===== SOURCE RECORDS =====

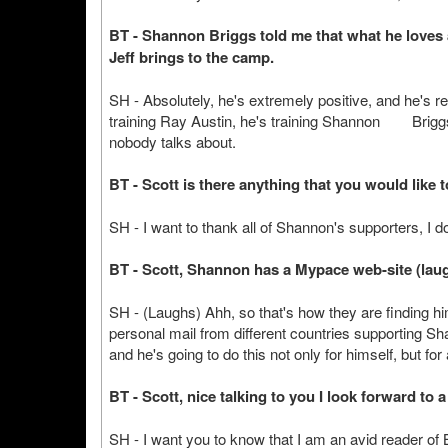
BT - Shannon Briggs told me that what he loves a
Jeff brings to the camp.
SH - Absolutely, he's extremely positive, and he's rea
training Ray Austin, he's training Shannon Briggs, 
nobody talks about.
BT - Scott is there anything that you would like t
SH - I want to thank all of Shannon's supporters, I d
BT - Scott, Shannon has a Mypace web-site (lau
SH - (Laughs) Ahh, so that's how they are finding him 
personal mail from different countries supporting Sh
and he's going to do this not only for himself, but for 
BT - Scott, nice talking to you I look forward to a
SH - I want you to know that I am an avid reader of Box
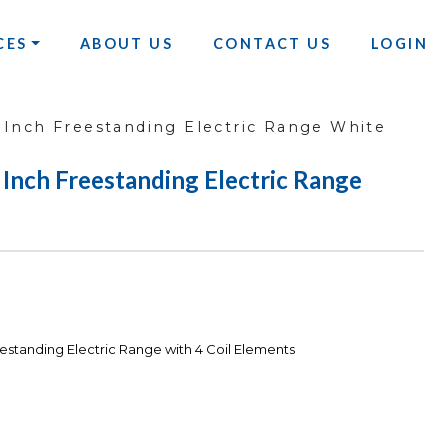
CES
ABOUT US
CONTACT US
LOGIN
nch Freestanding Electric Range White
ch Freestanding Electric Range
tanding Electric Range with 4 Coil Elements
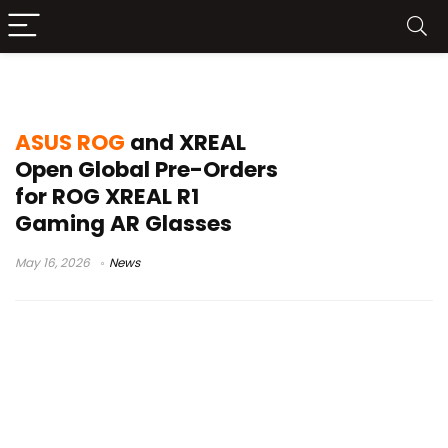
CES 2026 gaming hardware
ASUS ROG
and XREAL
Open Global Pre-Orders
for ROG XREAL R1
Gaming AR Glasses
May 16, 2026
News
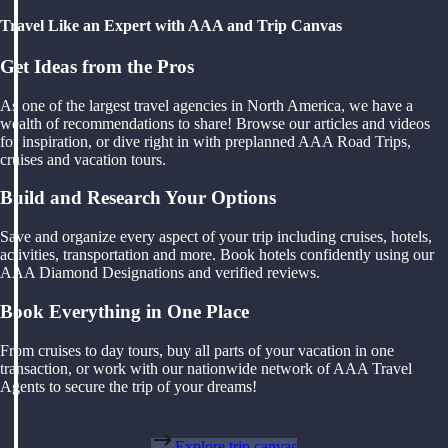
Travel Like an Expert with AAA and Trip Canvas
Get Ideas from the Pros
As one of the largest travel agencies in North America, we have a
wealth of recommendations to share! Browse our articles and videos
for inspiration, or dive right in with preplanned AAA Road Trips,
cruises and vacation tours.
Build and Research Your Options
Save and organize every aspect of your trip including cruises, hotels,
activities, transportation and more. Book hotels confidently using our
AAA Diamond Designations and verified reviews.
Book Everything in One Place
From cruises to day tours, buy all parts of your vacation in one
transaction, or work with our nationwide network of AAA Travel
Agents to secure the trip of your dreams!
Explore trip canvas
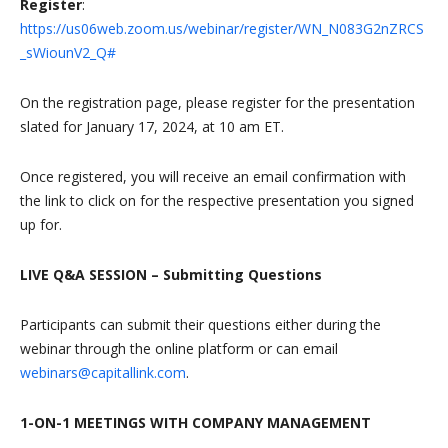
Register
:
https://us06web.zoom.us/webinar/register/WN_N083G2nZRCS
_sWiounV2_Q#
On the registration page, please register for the presentation
slated for January 17, 2024, at 10 am ET.
Once registered, you will receive an email confirmation with
the link to click on for the respective presentation you signed
up for.
LIVE Q&A SESSION – Submitting Questions
Participants can submit their questions either during the
webinar through the online platform or can email
webinars@capitallink.com
.
1-ON-1 MEETINGS WITH COMPANY MANAGEMENT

=====

For your answer, write out the data exactly and drop every picture.

BT - Shannon Briggs told me that what he loves a
Jeff brings to the camp.
SH - Absolutely, he's extremely positive, and he's rea
training Ray Austin, he's training Shannon Briggs, 
nobody talks about.
BT - Scott is there anything that you would like t
SH - I want to thank all of Shannon's supporters, I d
BT - Scott, Shannon has a Mypace web-site (lau
SH - (Laughs) Ahh, so that's how they are finding him 
personal mail from different countries supporting Sh
and he's going to do this not only for himself, but for 
BT - Scott, nice talking to you I look forward to a
SH - I want you to know that I am an avid reader of Box
CES
ABOUT US
CONTACT US
LOGIN
nch Freestanding Electric Range White
ch Freestanding Electric Range
tanding Electric Range with 4 Coil Elements
CES 2026 gaming hardware
ASUS ROG
and XREAL
Open Global Pre-Orders
for ROG XREAL R1
Gaming AR Glasses
May 16, 2026
News
Travel Like an Expert with AAA and Trip Canvas
Get Ideas from the Pros
As one of the largest travel agencies in North America, we have a
wealth of recommendations to share! Browse our articles and videos
for inspiration, or dive right in with preplanned AAA Road Trips,
cruises and vacation tours.
Build and Research Your Options
Save and organize every aspect of your trip including cruises, hotels,
activities, transportation and more. Book hotels confidently using our
AAA Diamond Designations and verified reviews.
Book Everything in One Place
From cruises to day tours, buy all parts of your vacation in one
transaction, or work with our nationwide network of AAA Travel
Agents to secure the trip of your dreams!
Explore trip canvas
Register
:
https://us06web.zoom.us/webinar/register/WN_N083G2nZRCS
_sWiounV2_Q#
On the registration page, please register for the presentation
slated for January 17, 2024, at 10 am ET.
Once registered, you will receive an email confirmation with
the link to click on for the respective presentation you signed
up for.
LIVE Q&A SESSION – Submitting Questions
Participants can submit their questions either during the
webinar through the online platform or can email
webinars@capitallink.com
.
1-ON-1 MEETINGS WITH COMPANY MANAGEMENT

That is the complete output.